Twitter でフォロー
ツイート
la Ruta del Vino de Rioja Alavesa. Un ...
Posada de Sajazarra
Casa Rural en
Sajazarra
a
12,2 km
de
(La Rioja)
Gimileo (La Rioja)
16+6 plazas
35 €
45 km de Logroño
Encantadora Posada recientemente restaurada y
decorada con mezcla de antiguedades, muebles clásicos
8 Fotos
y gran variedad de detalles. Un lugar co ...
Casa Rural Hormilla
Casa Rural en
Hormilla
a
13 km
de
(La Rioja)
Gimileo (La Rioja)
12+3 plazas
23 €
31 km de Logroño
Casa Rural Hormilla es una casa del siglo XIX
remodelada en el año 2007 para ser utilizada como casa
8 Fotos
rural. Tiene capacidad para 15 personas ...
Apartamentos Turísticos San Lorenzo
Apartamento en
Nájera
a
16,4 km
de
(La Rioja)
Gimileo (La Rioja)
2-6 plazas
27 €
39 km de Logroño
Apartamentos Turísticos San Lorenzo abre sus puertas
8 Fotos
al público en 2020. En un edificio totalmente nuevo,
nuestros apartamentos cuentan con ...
---*---
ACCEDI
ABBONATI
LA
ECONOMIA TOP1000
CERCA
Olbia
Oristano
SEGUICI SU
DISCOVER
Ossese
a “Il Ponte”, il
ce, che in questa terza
---*---
(Directions for this task): Please, from the material above, copy only the lines from the line with "Apartamentos Turísticos San Lorenzo abre" up to and including the line with "nuestros apartamentos cuentan con ...", exactly as written.

(Problem solution):
Apartamentos Turísticos San Lorenzo abre sus puertas
8 Fotos
al público en 2020. En un edificio totalmente nuevo,
nuestros apartamentos cuentan con ...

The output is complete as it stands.